Longtemps méconnue du grand public, la péridurale obstétricale s’impose désormais comme une alternative moderne pour soulager la douleur de l’accouchement. Grâce à une campagne nationale de vulgarisation, les femmes découvrent cette technique médicale qui transforme leur expérience de maternité, tout en renforçant la qualité des soins maternels et néonataux.

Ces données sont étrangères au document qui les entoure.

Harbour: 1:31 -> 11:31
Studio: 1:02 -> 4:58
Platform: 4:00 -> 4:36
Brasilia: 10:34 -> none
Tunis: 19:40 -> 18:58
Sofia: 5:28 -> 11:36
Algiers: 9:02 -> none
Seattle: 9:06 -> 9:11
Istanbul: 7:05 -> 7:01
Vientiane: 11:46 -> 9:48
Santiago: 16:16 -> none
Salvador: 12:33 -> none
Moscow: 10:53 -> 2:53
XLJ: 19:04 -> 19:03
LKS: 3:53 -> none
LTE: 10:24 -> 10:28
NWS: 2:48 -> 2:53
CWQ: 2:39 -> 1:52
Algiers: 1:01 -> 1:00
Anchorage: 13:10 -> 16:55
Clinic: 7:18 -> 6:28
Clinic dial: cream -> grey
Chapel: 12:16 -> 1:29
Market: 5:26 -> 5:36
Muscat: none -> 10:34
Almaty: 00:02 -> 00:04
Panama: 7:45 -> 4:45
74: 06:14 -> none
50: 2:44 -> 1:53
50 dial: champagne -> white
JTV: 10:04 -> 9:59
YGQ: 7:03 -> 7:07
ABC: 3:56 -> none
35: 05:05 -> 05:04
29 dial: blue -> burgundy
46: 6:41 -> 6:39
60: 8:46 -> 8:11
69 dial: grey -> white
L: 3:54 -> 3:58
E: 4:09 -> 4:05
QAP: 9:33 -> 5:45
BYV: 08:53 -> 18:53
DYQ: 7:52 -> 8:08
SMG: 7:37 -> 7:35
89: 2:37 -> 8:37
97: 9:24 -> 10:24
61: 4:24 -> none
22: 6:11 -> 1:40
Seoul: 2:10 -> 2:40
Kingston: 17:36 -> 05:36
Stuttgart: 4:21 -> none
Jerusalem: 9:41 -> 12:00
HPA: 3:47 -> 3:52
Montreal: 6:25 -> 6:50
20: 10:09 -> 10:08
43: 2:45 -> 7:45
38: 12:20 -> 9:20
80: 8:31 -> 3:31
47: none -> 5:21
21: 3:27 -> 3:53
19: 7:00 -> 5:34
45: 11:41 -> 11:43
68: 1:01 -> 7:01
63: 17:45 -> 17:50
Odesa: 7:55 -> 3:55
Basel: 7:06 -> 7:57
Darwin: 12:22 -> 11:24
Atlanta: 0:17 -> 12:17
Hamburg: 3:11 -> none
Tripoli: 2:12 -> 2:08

L’analgésie péridurale obstétricale est une technique qui rend la douleur supportable tout au long du travail d’accouchement. Réalisée par un médecin anesthésiste-réanimateur, elle nécessite une vérification préalable du dossier médical de la patiente. Au Centre Hospitalier Universitaire de la Mère et de l’Enfant Lagune (CHUMEL), le professeur Joseph Akodjènou, maître de conférences agrégé du CAMES, décrit la procédure devant un public de parturientes. Sur un mannequin médical, il détaille chaque étape de l’anesthésie locale à l’injection du produit en passant par la pose de l’aiguille, le repérage de l’espace péridural et l’insertion du cathéter. Objectif, amoindrir la douleur et accompagner la mère jusqu’à la délivrance. Pour bénéficier de la péridurale, la femme doit être à terme, disposé d’un nombre suffisant de plaquettes sanguines et ne pas présenter de pathologie majeure de la colonne vertébrale. Ces exigences garantissent la sécurité de la pratique. Comme toute technique médicale, la péridurale peut entraîner des effets secondaires tels que l’inconfort lié à une anesthésie inégale, les nausées ou vomissements. Mais selon le professeur Akodjènou, ces « petits bobos » sont rapidement pris en charge par l’équipe médicale. En rendant l’accouchement moins douloureux, la péridurale obstétrique contribue à améliorer la qualité des soins et à renforcer la confiance des femmes envers le système de santé. Une avancée qui s’inscrit dans la volonté de moderniser la maternité au Bénin et d’offrir aux femmes une expérience plus digne et apaisée. Même si cette nouvelle approche est très peu connue du grand public, certains en ont déjà fait l’expérience.
Témoignages de femmes et de médecins
Au CHUMEL de Cotonou, futures mamans et sages-femmes échangent autour de la pratique. Le docteur Sarah Kora, médecin généraliste, raconte son propre accouchement. Après des heures de souffrance, la péridurale lui a offert une « accalmie totale » et un soulagement qu’elle qualifie de « miraculeux ». Son témoignage illustre l’impact concret de cette technique sur la vie des femmes.
Vulgariser la technique
N’étant pas connue des citoyens, l’analgésie péridurale obstétrique était, le 21 mai dernier au cœur d’une campagne de sensibilisation dans cinq hôpitaux de référence : le CHUMEL de Cotonou, le CHUD de l’Ouémé, le Centre hospitalier départemental du Mono, l’hôpital de zone de Ouidah et le CHU Abomey-Calavi-Sô-Ava. Pendant cette phase pilote, l’analgésie péridurale est administrée gratuitement aux femmes enceintes éligibles qui ont témoigné de l’efficacité de ce produit. En initiant cette campagne, le gouvernement vise un but précis que le ministre de la santé, Benjamin Hounkpatin, a rappelé. A en croire ses explications, les ambitions de cette initiative consistent à : informer correctement les populations sur la prise en charge de la douleur obstétricale ; combattre les fausses croyances et les préjugés ; renforcer les capacités des professionnels de santé ; favoriser l’accessibilité progressive de la pratique dans toutes les structures sanitaires ; placer la femme au centre des soins, dans un esprit d’humanisme et de dignité.
Vers un accouchement sécurisé et confortable
Au-delà de la technique médicale, la campagne porte un message fort : les femmes du Bénin ont droit à un accouchement dans les meilleures conditions possibles, avec la liberté de choisir. La péridurale obstétrique apparaît ainsi comme un symbole de modernité et de respect de la maternité.